* Your objective:
Below is a set of records, and all of them should be retyped exactly, minus the pictures.

(Stored data entries)
+-------+

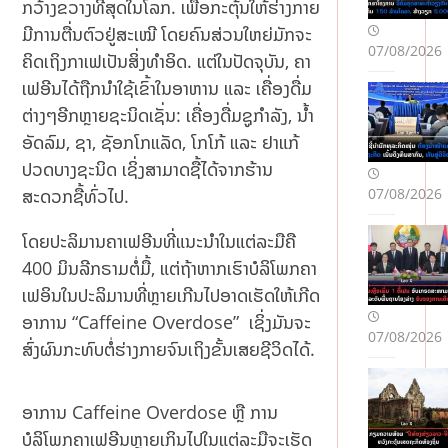
ກວ້າງຂວາງທີ່ສຸດໃນໂລກ. ເພື່ອກະຕຸ້ນໃຫ້ຮ່າງກາຍ
ມີການຕື່ນຕົວຢູ່ສະເໝີ ໂດຍຄົນສ່ວນໃຫຍ່ມັກຈະ
07/08/2026
ຄິດເຖິງກາເຟເປັນສິ່ງທຳອິດ. ແຕ່ໃນປັດຈຸບັນ, ຄາ
ເຟອີນໄດ້ຖືກນຳໃຊ້ເຂົ້າໃນອາຫານ ແລະ ເຄື່ອງດື່ມ
ຕ່າງໆອີກຫຼາຍຊະນິດເຊັ່ນ: ເຄື່ອງດື່ມຊູກຳລັງ, ນ້ຳ
ອັດລົມ, ຊາ, ຊັອກໂກແລັດ, ໂກໂກ້ ແລະ ຢາແກ້
ປວດບາງຊະນິດ ເຊິ່ງສາມາດຊື້ໄດ້ຈາກຮ້ານ
07/08/2026
ສະດວກຊື້ທົ່ວໄປ.
ໂດຍປະລິມານຄາເຟອີນທີ່ແນະນຳໃນແຕ່ລະມືຄື
400 ມິນລີກຣາມຕໍ່ມື້, ແຕ່ຖ້າຫາກເຮົາບໍລິໂພກຄາ
ເຟອິນໃນປະລິມານທີ່ຫຼາຍເກີນໄປອາດເຮັດໃຫ້ເກີດ
ອາການ “Caffeine Overdose” ເຊິ່ງມັນຈະ
07/08/2026
ສົ່ງຜົນກະທົບຕໍ່ຮ່າງກາຍຈົນເຖິງຂັ້ນເສຍຊີວິດໄດ້.
ອາການ Caffeine Overdose ຫຼື ການ
ບໍລິໂພກຄາເຟອີນຫຼາຍເກິນໄປໃນແຕ່ລະມືຈະເຮັດ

+-------+

* Solution to the problem:
ກວ້າງຂວາງທີ່ສຸດໃນໂລກ. ເພື່ອກະຕຸ້ນໃຫ້ຮ່າງກາຍ
ມີການຕື່ນຕົວຢູ່ສະເໝີ ໂດຍຄົນສ່ວນໃຫຍ່ມັກຈະ
07/08/2026
ຄິດເຖິງກາເຟເປັນສິ່ງທຳອິດ. ແຕ່ໃນປັດຈຸບັນ, ຄາ
ເຟອີນໄດ້ຖືກນຳໃຊ້ເຂົ້າໃນອາຫານ ແລະ ເຄື່ອງດື່ມ
ຕ່າງໆອີກຫຼາຍຊະນິດເຊັ່ນ: ເຄື່ອງດື່ມຊູກຳລັງ, ນ້ຳ
ອັດລົມ, ຊາ, ຊັອກໂກແລັດ, ໂກໂກ້ ແລະ ຢາແກ້
ປວດບາງຊະນິດ ເຊິ່ງສາມາດຊື້ໄດ້ຈາກຮ້ານ
07/08/2026
ສະດວກຊື້ທົ່ວໄປ.
ໂດຍປະລິມານຄາເຟອີນທີ່ແນະນຳໃນແຕ່ລະມືຄື
400 ມິນລີກຣາມຕໍ່ມື້, ແຕ່ຖ້າຫາກເຮົາບໍລິໂພກຄາ
ເຟອິນໃນປະລິມານທີ່ຫຼາຍເກີນໄປອາດເຮັດໃຫ້ເກີດ
ອາການ “Caffeine Overdose” ເຊິ່ງມັນຈະ
07/08/2026
ສົ່ງຜົນກະທົບຕໍ່ຮ່າງກາຍຈົນເຖິງຂັ້ນເສຍຊີວິດໄດ້.
ອາການ Caffeine Overdose ຫຼື ການ
ບໍລິໂພກຄາເຟອີນຫຼາຍເກິນໄປໃນແຕ່ລະມືຈະເຮັດ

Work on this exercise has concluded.